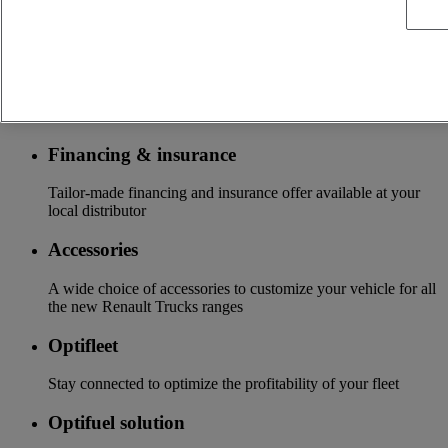
services customizable and adapted to your use: financing,
insurance, warranty, driver’s training ...
Services
More on additional services
Financing & insurance
Tailor-made financing and insurance offer available at your
local distributor
Accessories
A wide choice of accessories to customize your vehicle for all
the new Renault Trucks ranges
Optifleet
Stay connected to optimize the profitability of your fleet
Optifuel solution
#####
### Problem description
Put each line of the listing above into the copy exactly, dropping the pictures.

### Result for this task
services customizable and adapted to your use: financing,
insurance, warranty, driver’s training ...
Services
More on additional services
Financing & insurance
Tailor-made financing and insurance offer available at your
local distributor
Accessories
A wide choice of accessories to customize your vehicle for all
the new Renault Trucks ranges
Optifleet
Stay connected to optimize the profitability of your fleet
Optifuel solution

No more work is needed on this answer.